—Qu’est-ce? dit Claude Vignon.

—Un petit groupe en bronze, répondit Steinbock, Dalila coupant les cheveux à Samson.

—C’est difficile, fit observer Claude Vignon, à cause du lit...

—C’est au contraire excessivement facile, répliqua Valérie en souriant.

—Ah! faites-nous de la sculpture!... dit Stidmann.

—Madame est la chose à sculpter! répliqua Claude Vignon en jetant un regard fin à Valérie.

—Eh bien! reprit-elle, voilà comment je comprends la composition. Samson s’est réveillé sans cheveux, comme beaucoup de dandies à faux toupets. Le héros est là sur le bord du lit, vous n’avez donc qu’à en figurer la base, cachée par des linges, par des draperies.
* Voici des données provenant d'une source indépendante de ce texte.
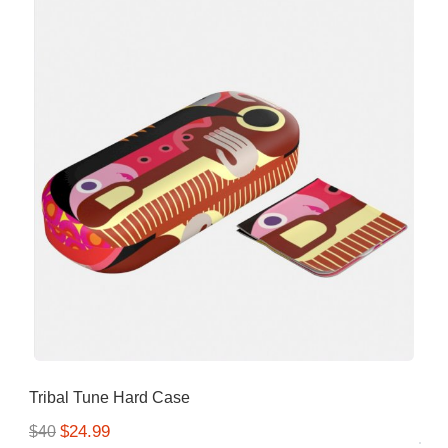
Tribal Tune Hard Case
$24.99
$40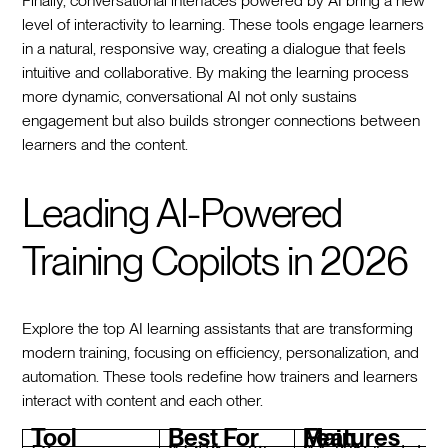
Finally, conversational interfaces powered by AI bring a new
level of interactivity to learning. These tools engage learners
in a natural, responsive way, creating a dialogue that feels
intuitive and collaborative. By making the learning process
more dynamic, conversational AI not only sustains
engagement but also builds stronger connections between
learners and the content.
Leading AI-Powered
Training Copilots in 2026
Explore the top AI learning assistants that are transforming
modern training, focusing on efficiency, personalization, and
automation. These tools redefine how trainers and learners
interact with content and each other.
Tool
Best For
Main Features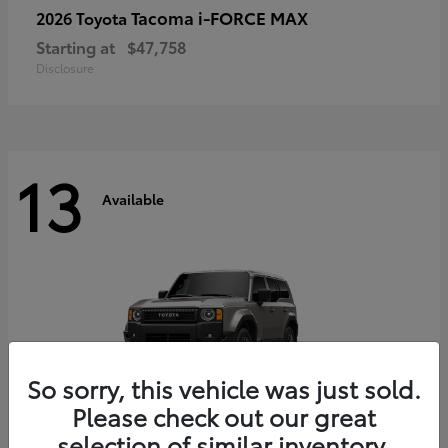
Tacoma i-FORCE MAX
2026 Toyota
Starting at
$47,758
Disclosure
13
Available
So sorry, this vehicle was just sold.
Please check out our great
selection of similar inventory.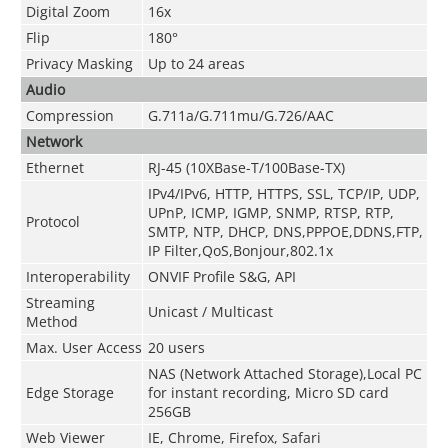
Digital Zoom
16x
Flip
180°
Privacy Masking
Up to 24 areas
Audio
Compression
G.711a/G.711mu/G.726/AAC
Network
Ethernet
RJ-45 (10XBase-T/100Base-TX)
IPv4/IPv6, HTTP, HTTPS, SSL, TCP/IP, UDP,
UPnP, ICMP, IGMP, SNMP, RTSP, RTP,
Protocol
SMTP, NTP, DHCP, DNS,PPPOE,DDNS,FTP,
IP Filter,QoS,Bonjour,802.1x
Interoperability
ONVIF Profile S&G, API
Streaming
Unicast / Multicast
Method
Max. User Access
20 users
NAS (Network Attached Storage),Local PC
Edge Storage
for instant recording, Micro SD card
256GB
Web Viewer
IE, Chrome, Firefox, Safari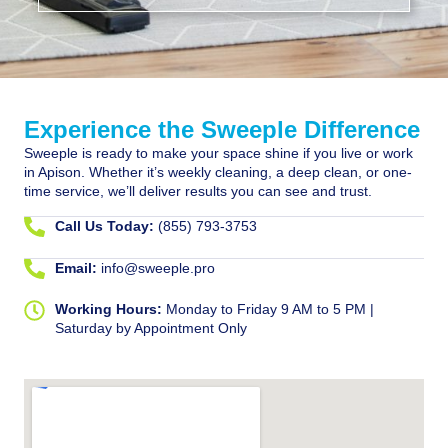
Experience the Sweeple Difference
Sweeple is ready to make your space shine if you live or work
in Apison. Whether it’s weekly cleaning, a deep clean, or one-
time service, we’ll deliver results you can see and trust.
Call Us Today:
(855) 793-3753
Email:
info@sweeple.pro
Working Hours:
Monday to Friday 9 AM to 5 PM |
Saturday by Appointment Only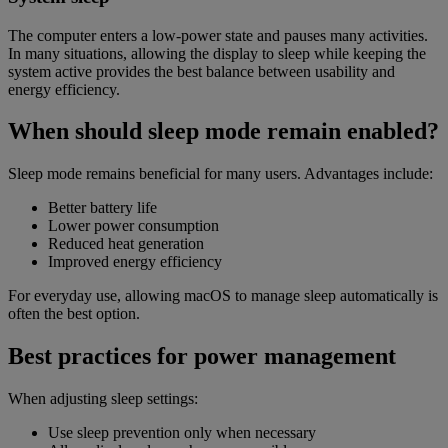
The computer enters a low-power state and pauses many activities.
In many situations, allowing the display to sleep while keeping the
system active provides the best balance between usability and
energy efficiency.
When should sleep mode remain enabled?
Sleep mode remains beneficial for many users. Advantages include:
Better battery life
Lower power consumption
Reduced heat generation
Improved energy efficiency
For everyday use, allowing macOS to manage sleep automatically is
often the best option.
Best practices for power management
When adjusting sleep settings:
Use sleep prevention only when necessary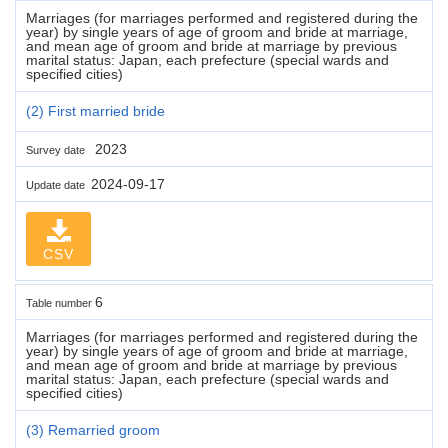
Marriages (for marriages performed and registered during the
year) by single years of age of groom and bride at marriage,
and mean age of groom and bride at marriage by previous
marital status: Japan, each prefecture (special wards and
specified cities)
(2) First married bride
2023
Survey date
2024-09-17
Update date
CSV
6
Table number
Marriages (for marriages performed and registered during the
year) by single years of age of groom and bride at marriage,
and mean age of groom and bride at marriage by previous
marital status: Japan, each prefecture (special wards and
specified cities)
(3) Remarried groom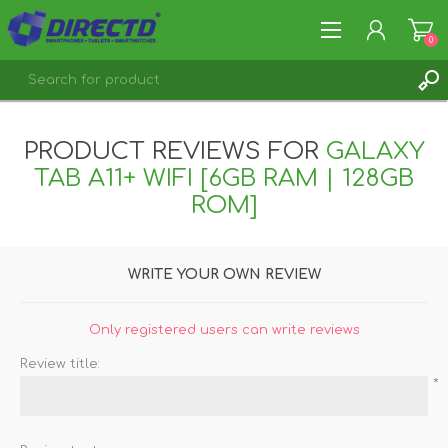
0
REGISTER
PRODUCT REVIEWS FOR
GALAXY
LOG IN
TAB A11+ WIFI [6GB RAM | 128GB
ROM]
WRITE YOUR OWN REVIEW
Only registered users can write reviews
Review title:
*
Il est là comme Marius sur les ruines de Carthage, les bras croisés, la tête rasée, Napoléon à Sainte-Hélène, quoi! Dalila est à genoux, à peu près comme la Madeleine de Canova. Quand une fille a ruiné son homme, elle l’adore. Selon moi, la Juive a eu peur de Samson, terrible, puissant, mais elle a dû aimer Samson devenu petit garçon. Donc, Dalila déplore sa faute, elle voudrait rendre à son amant ses cheveux, elle n’ose pas le regarder, et elle le regarde en souriant, car elle aperçoit son pardon dans la faiblesse de Samson. Ce groupe, et celui de la farouche Judith, seraient la femme expliquée. La Vertu coupe la tête, le Vice ne vous coupe que les cheveux. Prenez garde à vos toupets, messieurs!

Et elle laissa les deux artistes confondus, qui firent, avec la critique, un concert de louanges en son honneur.

—On n’est pas plus délicieuse! s’écria Stidmann.

—Oh! c’est, dit Claude Vignon, la femme la plus intelligente et la plus désirable que j’aie vue. Réunir l’esprit et la beauté, c’est si rare!